The problem was, I had so long set myself in favor of journalism and against academia that I had trouble convincing myself, and my skeptical boyfriend, that this was really what I wanted. A few days before I’m due to start my Ph.D. program I’m still having trouble committing to the concept. For one thing, I’m feeling a somewhat irrational guilt at leaving the journalism profession. When you make a decision to enter a dying field (no matter how many times you tell yourself it isn’t dying), you have to have a pretty firm conviction that there are good reasons for doing so. Entering the Ivory Tower now makes me feel a little bit like Lord Jim, jumping into the lifeboat and leaving the rest to drown. I also struggle with what I guess you could call a utilitarian question: whether what I’m doing has any “use.” Although not all of the stories I wrote as a journalist were earth shattering, I never doubted that what I was doing served a purpose.
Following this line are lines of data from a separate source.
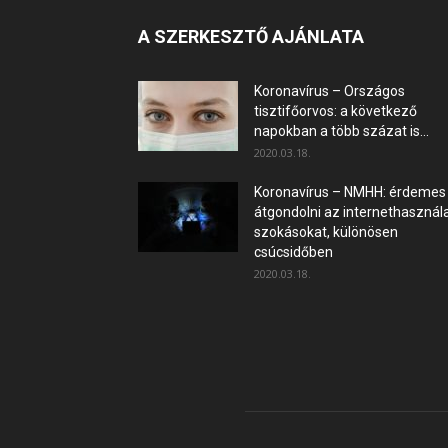
A SZERKESZTŐ AJÁNLATA
Koronavírus – Országos
tisztifőorvos: a következő
napokban a több százat is...
2020.03.18.
Koronavírus – NMHH: érdemes
átgondolni az internethasznála
szokásokat, különösen
csúcsidőben
2020.03.18.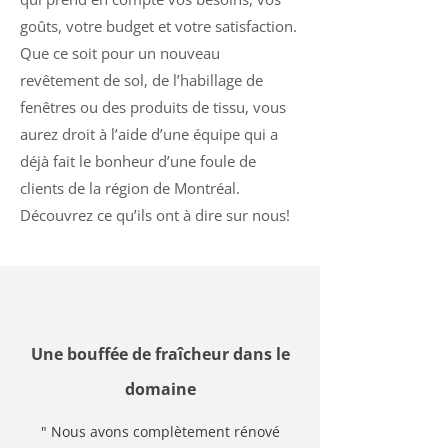
goûts, votre budget et votre satisfaction.
Que ce soit pour un nouveau
revêtement de sol, de l’habillage de
fenêtres ou des produits de tissu, vous
aurez droit à l’aide d’une équipe qui a
déjà fait le bonheur d’une foule de
clients de la région de Montréal.
Découvrez ce qu’ils ont à dire sur nous!
Une bouffée de fraîcheur dans le
domaine
" Nous avons complètement rénové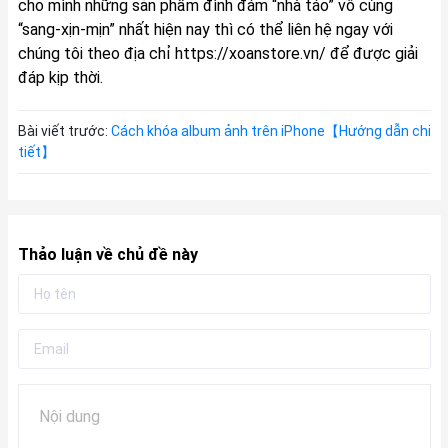
cho mình những sản phẩm đình đám “nhà táo” vô cùng
“sang-xịn-mịn” nhất hiện nay thì có thể liên hệ ngay với
chúng tôi theo địa chỉ
https://xoanstore.vn/
để được giải
đáp kịp thời.
Bài viết trước:
Cách khóa album ảnh trên iPhone【Hướng dẫn chi
tiết】
Thảo luận về chủ đề này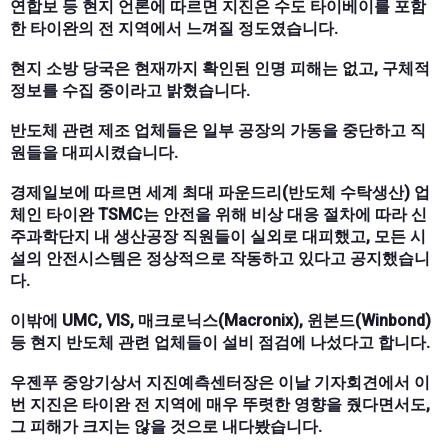
연합보 등 현지 언론에 따르면 지진은 수도 타이베이를 포함
한 타이완의 전 지역에서 느껴질 정도였습니다.
현지 소방 당국은 현재까지 확인된 인명 피해는 없고, 구체적
정보를 수집 중이라고 밝혔습니다.
반도체 관련 제조 업체들은 일부 공장의 가동을 중단하고 직
원들을 대피시켰습니다.
경제일보에 따르면 세계 최대 파운드리(반도체 수탁생산) 업
체인 타이완 TSMC는 안전을 위해 비상 대응 절차에 따라 신
주과학단지 내 생산공장 직원들이 실외로 대피했고, 모든 시
설의 안전시스템은 정상적으로 작동하고 있다고 공지했습니
다.
이밖에 UMC, VIS, 매크로닉스(Macronix), 윈본드(Winbond)
등 현지 반도체 관련 업체들이 설비 점검에 나섰다고 합니다.
우젠푸 중앙기상서 지진예측센터장은 이날 기자회견에서 이
번 지진은 타이완 전 지역에 매우 뚜렷한 영향을 줬다면서도,
그 피해가 크지는 않을 것으로 내다봤습니다.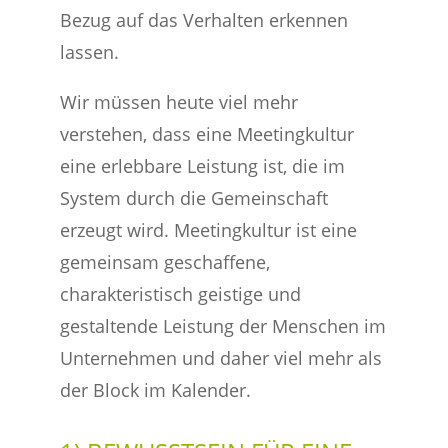
Bezug auf das Verhalten erkennen
lassen.
Wir müssen heute viel mehr
verstehen, dass eine Meetingkultur
eine erlebbare Leistung ist, die im
System durch die Gemeinschaft
erzeugt wird. Meetingkultur ist eine
gemeinsam geschaffene,
charakteristisch geistige und
gestaltende Leistung der Menschen im
Unternehmen und daher viel mehr als
der Block im Kalender.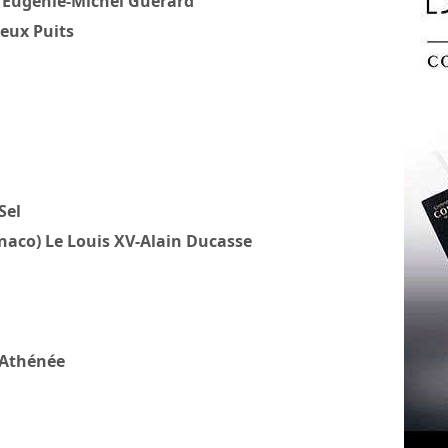
 d’Eugénie-Michel Guérard
eux Puits
Sel
naco) Le Louis XV-Alain Ducasse
 Athénée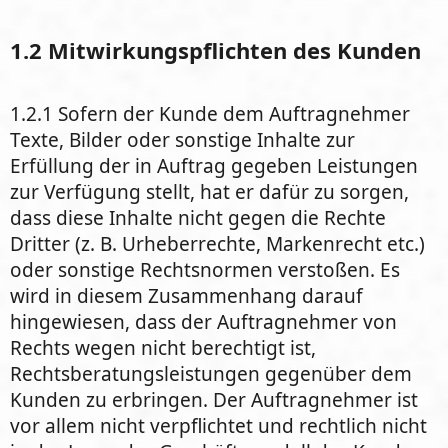
1.2 Mitwirkungspflichten des Kunden
1.2.1 Sofern der Kunde dem Auftragnehmer
Texte, Bilder oder sonstige Inhalte zur
Erfüllung der in Auftrag gegeben Leistungen
zur Verfügung stellt, hat er dafür zu sorgen,
dass diese Inhalte nicht gegen die Rechte
Dritter (z. B. Urheberrechte, Markenrecht etc.)
oder sonstige Rechtsnormen verstoßen. Es
wird in diesem Zusammenhang darauf
hingewiesen, dass der Auftragnehmer von
Rechts wegen nicht berechtigt ist,
Rechtsberatungsleistungen gegenüber dem
Kunden zu erbringen. Der Auftragnehmer ist
vor allem nicht verpflichtet und rechtlich nicht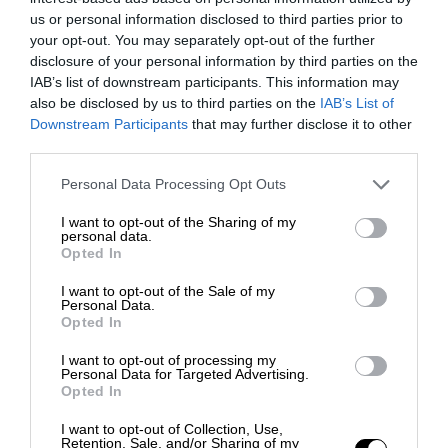
us or personal information disclosed to third parties prior to
your opt-out. You may separately opt-out of the further
disclosure of your personal information by third parties on the
IAB’s list of downstream participants. This information may
also be disclosed by us to third parties on the
IAB’s List of
Downstream Participants
that may further disclose it to other
third parties.
Personal Data Processing Opt Outs
I want to opt-out of the Sharing of my
personal data.
€ 25 (solo bus A/R)
Opted In
SERVIZIO BUS PER ANNA
I want to opt-out of the Sale of my
Personal Data.
PEPE AL PALAPARTENOPE
Opted In
Sabato 05 Dicembre 2026
I want to opt-out of processing my
Personal Data for Targeted Advertising.
Opted In
I want to opt-out of Collection, Use,
Retention, Sale, and/or Sharing of my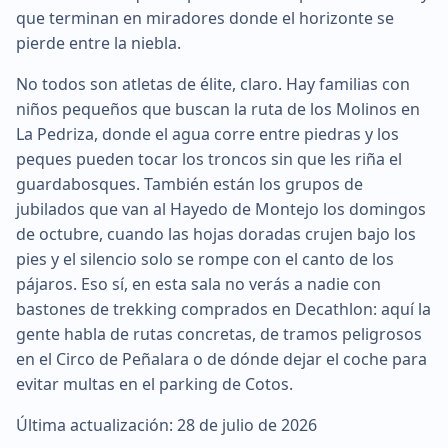
que terminan en miradores donde el horizonte se
pierde entre la niebla.
No todos son atletas de élite, claro. Hay familias con
niños pequeños que buscan la ruta de los Molinos en
La Pedriza, donde el agua corre entre piedras y los
peques pueden tocar los troncos sin que les riña el
guardabosques. También están los grupos de
jubilados que van al Hayedo de Montejo los domingos
de octubre, cuando las hojas doradas crujen bajo los
pies y el silencio solo se rompe con el canto de los
pájaros. Eso sí, en esta sala no verás a nadie con
bastones de trekking comprados en Decathlon: aquí la
gente habla de rutas concretas, de tramos peligrosos
en el Circo de Peñalara o de dónde dejar el coche para
evitar multas en el parking de Cotos.
Última actualización: 28 de julio de 2026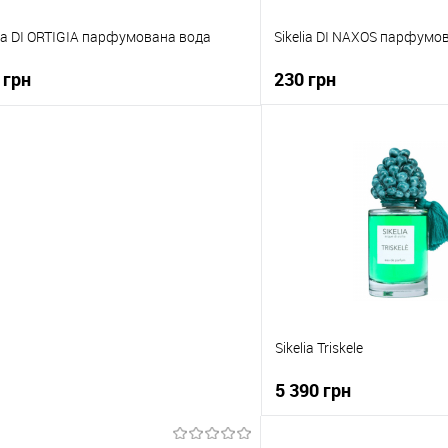
lia DI ORTIGIA парфумована вода
Sikelia DI NAXOS парфумо
 грн
230 грн
До кошика
До коши
упити в 1 клік
До порівняння
Купити в 1 клік
о обраного
В наявності
До обраного
Sikelia Triskele
5 390 грн
До кош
And while I won’t miss the nasty phone calls and e-mails (it’s hard to top, “You make your living off the pain and suffering of other people”), it was sometimes nice having that direct connection with readers. In many ways, I feel like I’m about to spend the next part of my life looking ever further inward. Which, funnily enough, is a good way to describe this blog: so far mainly used as an archive of my journalism work, it has a readership of roughly 1 ½ people. So while I think there are good reasons for doing what I’m doing now, I’m certainly going to still be questioning myself for some time to come. Probably a good thing, any way you look at it.
Things I’m looking forward to: Talking about books I love with other people who love them as much as I do; learning lower Manhattan; riding my bike to school (all the way from 103rd and Bway!)
Things I’m not looking forward to: Living all the way at Columbia; not having any money; that vague sense that I (still) don’t know what I’m doing with my life.